Crisis that comes from afar. Former Director of the International Monetary Fund and Honorary President of the Semaines Sociales de France, Camdessus offered a wide-ranging analysis of the current economic crisis. He then examined the relation of attempts to respond to the recession with the duty to “rediscover the spirit of solidarity” and the “fraternity” that characterized the construction of the European Community, posing these same values as parameters for relations between Europe and the rest of the world. “This crisis comes from afar”, said Camdessus: “our social model was surreptitiously destabilized by the spread of individualism and neoliberal utilitarianism, and our basic principles were corroded by them”. “Today we can gauge the devastation caused by the stifling, if not the abandonment, of our values. So we must rediscover them in this phase of crisis” and the first of these values that we need to rediscover, “if we are to start out afresh, is undoubtedly solidarity”.

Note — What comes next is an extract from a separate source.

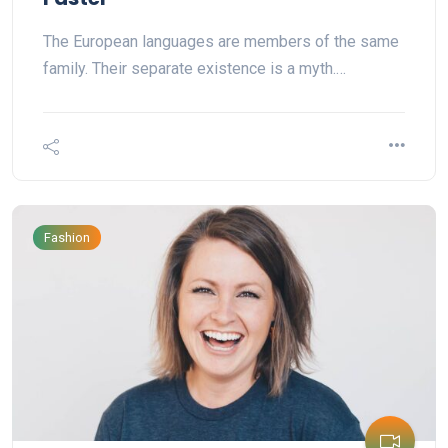
The European languages are members of the same
family. Their separate existence is a myth.…
Fashion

Responsibility towards the world. “Solidarity means first of all that everyone should feel responsible for everyone else”: citing Benedict XVI and “Caritas in Veritate”, Camdessus then developed a reflection focused on three main points: first, the need to “identify the nature of the crisis” that Europe and the whole world are going through: a crisis that “involves an ethical crisis in relation to the crisis of values that Christians cannot ignore”; second, the common commitment to identify and spell out the “responsibilities of Europeans towards the rest of the planet”, with special attention to the poorest regions and the populations most deprived of material resources; and third, the consequent duty to make “gestures of solidarity that we could, or rather should, resolutely perform at the service of the global common good”. Camdessus recalled, in this regard, key passages of the COMECE document on the European social model (“A European Community of solidarity and responsibility”, January 2012) and expressed the hope that it would be widely distributed.

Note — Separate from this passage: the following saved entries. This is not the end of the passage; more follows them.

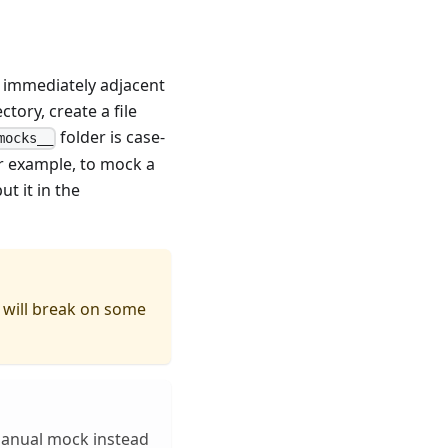
 immediately adjacent
ctory, create a file
folder is case-
mocks__
r example, to mock a
t it in the
will break on some
manual mock instead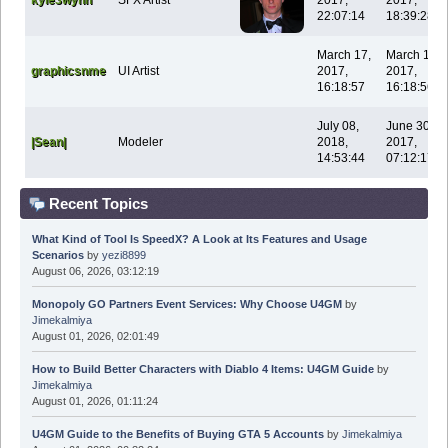
22:07:14
18:39:28
March 17,
March 17,
graphicsnme
UI Artist
2017,
2017,
16:18:57
16:18:56
July 08,
June 30,
|Sean|
Modeler
2018,
2017,
14:53:44
07:12:17
Recent Topics
What Kind of Tool Is SpeedX? A Look at Its Features and Usage
Scenarios
by
yezi8899
August 06, 2026, 03:12:19
Monopoly GO Partners Event Services: Why Choose U4GM
by
Jimekalmiya
August 01, 2026, 02:01:49
How to Build Better Characters with Diablo 4 Items: U4GM Guide
by
Jimekalmiya
August 01, 2026, 01:11:24
U4GM Guide to the Benefits of Buying GTA 5 Accounts
by
Jimekalmiya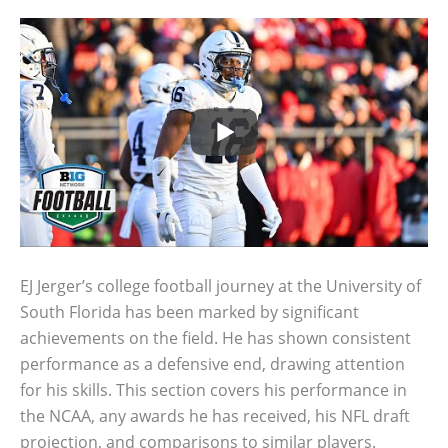
EJ Jerger’s college football journey at the University of
South Florida has been marked by significant
achievements on the field. He has shown consistent
performance as a defensive end, drawing attention
for his skills. This section covers his performance in
the NCAA, any awards he has received, his NFL draft
projection, and comparisons to similar players.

Global phenomena. Michel Camdessus then reaffirmed our duty to share the problems generated by the crisis with the developing countries, according to the principle of solidarity placed as the foundation of European integration, as indicated by Robert Schuman in his “Declaration” of 9 May 1950 that gave the go-ahead to the process of building the “common home”. According to Camdessus – who also referred to documents of John XXIII and John Paul II – Europe must avoid becoming self-enclosed; it must not succumb once again to the temptations of nationalism. Rather it should adopt “an ethic of fraternity towards the rest of the world”. He then tackled some specific aspects of the economic and social situation in the light of unequal development, phenomena of global impact such as migrations, the deprivation of drinking water for such a large part of the Earth’s population, and the consequences linked to lack of education, jobs, healthcare… The former President of the IMF insisted on the need to develop shared governance, with adequate supranational political and institutional levels. Nor did he fail to emphasize that, to achieve all this, well-prepared, generous and creative Christians are needed, “to be placed at the service of the common good”.

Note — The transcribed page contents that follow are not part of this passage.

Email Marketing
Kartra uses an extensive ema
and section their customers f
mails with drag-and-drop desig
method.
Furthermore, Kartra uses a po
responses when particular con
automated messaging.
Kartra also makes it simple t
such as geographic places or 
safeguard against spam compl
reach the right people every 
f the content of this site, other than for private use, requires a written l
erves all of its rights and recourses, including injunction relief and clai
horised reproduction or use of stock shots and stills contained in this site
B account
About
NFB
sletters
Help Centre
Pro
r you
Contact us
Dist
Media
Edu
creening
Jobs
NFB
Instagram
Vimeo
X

Praise for Van Luyn. “The experience and dedication lavished by Mgr. Adrianus Van Luyn within COMECE made him a focal point” for the Church in Europe, said Cardinal Reinhard Marx, Vice-President of COMECE, in introducing the lecture of Michel Camdessus. The Cardinal underlined in particular the pro-European commitment of the Dutch bishop, member of the ecclesial organization for 18 years and its President for the last 6 years. In the course of the same evening session another Vice-President of COMECE, Mgr. Piotr Jarecki, traced a profile of Bishop Van Luyn – who leaves his post to his successor to be chosen by the COMECE plenary of 21-23 March – and called him an “extraordinary priest”, “a man of dialogue” and a “Christian dedicated to the construction of a united Europe”. “Monsignor Van Luyn – continued Jarecki – has always been attentive to dialogue with the young and may be considered a source of inspiration for the new generations”. The outgoing COMECE President was also praised for his “ability to foster ecumenical dialogue” and “establish an open and structured dialogue with the European institutions”, as called for in the Lisbon Treaty.